私は、本の虫とまでは行かないが、虫に近い方かもしれない。誰か、名前を忘れたが、ある人がやはり暇さえあれば本を読む癖がついていて、便所でも本を読む、その本を探しているが、なかなか適当なものが見つからなくて、うろうろするということを書いていた。私もそれに似たようなことをする。
便所は誰にも妨げられなくて、ゆっくり本を読めるから、といって便所に小さい本棚を作っている人も知っている。週刊誌あたりが多いようだが、意外と固い本を置いている人もいる。通読は大へんなので、虫が木の葉を噛じるように、便座に腰掛けながらポツポツと読んで行くのである。

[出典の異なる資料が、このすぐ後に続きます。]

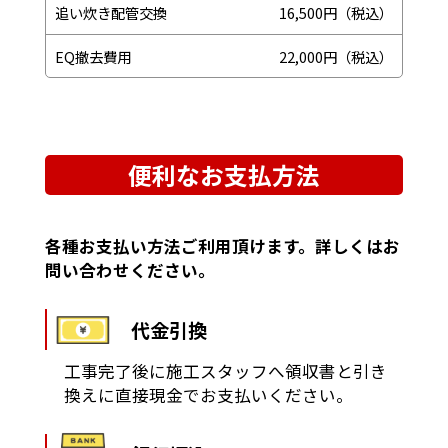
追い炊き配管交換
16,500円（税込）
EQ撤去費用
22,000円（税込）
便利なお支払方法
各種お支払い方法ご利用頂けます。詳しくはお
問い合わせください。
代金引換
工事完了後に施工スタッフへ領収書と引き
換えに直接現金でお支払いください。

年をとったので、昔と違って手当たり次第目に入った本を買うということはなくなったが、それでも買う癖は直らない。贈呈本もある。本は増える一方である。
10分で1冊読める、という大広告をときどき新聞で見る。そりゃ読みようによっては、できないこともないと思うが、そんなにあわてて読んで、何が残るだろうか。昔、学生時代に読んだ小説は、今でも荒筋を思い出したりするが、最近読んだものは、本の題目すら忘れて、2冊目を買ったりする。そんな状態だから1冊10分間でいいのかもしれないが、それでは何のために本を読むかわからない。
この頃、私の読書法は昔と少し違ってきた。昔はわからないところは、二度、三度読み返したりしたが、この頃はよくわからなければ、読み飛ばしたりする。読み方が至って気儘になって来て、又、それでいいと思っていることである。
ブック・オフという店が出来たとき、時間があれば覗いてみたが、一度読みたいなという本が100円組に入っていたりする。それを買うと得をしたみたいな気になった。新刊に近い本をその組でみつけることがあり、この作家も蔭って来たなと思ったり、意外なことがわかったりする。
ただ、本は重い。少し時間の経った百科全書がセット1万円ぐらいで出ていたりして、つい買ったこともあるが、運ぶのに汗をかいた。古くても大抵役に立つが、立たないこともあって、やはり安いわけがわかった、と思う。
夜、風呂に入ってベッドにもぐるが、眠る前に必ず本を読んでいる。週刊誌は大抵そこでこなしているが、結構固い本を読んだりする。難しい本ほど睡眠薬代わりになるのではないか。面白い小説はできるだけ控える。つい止めれなくて、睡眠時間に喰い込むからである。
あと何冊読めるだろうか。昔はそんなことは毛頭考えなかったが、この頃はふと思う。読みたい本は一杯ある。昔読んだ、又は読みたいと思いながら読んでいない大部分の本もある。それをこれからどう読んで行くか、時々立ちどまって考えてみる。この頃読める本は大体月せいぜい10冊だから、年100冊一寸。あと何年読めるか、など昔はこれっぽっちも思わなかったが、この頃は計算したくなる。それで、今後の読書法をきめたい、と考えながら、もう何年たったであろうか。いい本というのは何だか、わからなくもあるが、いい本をできるだけ沢山読みたいと思っている。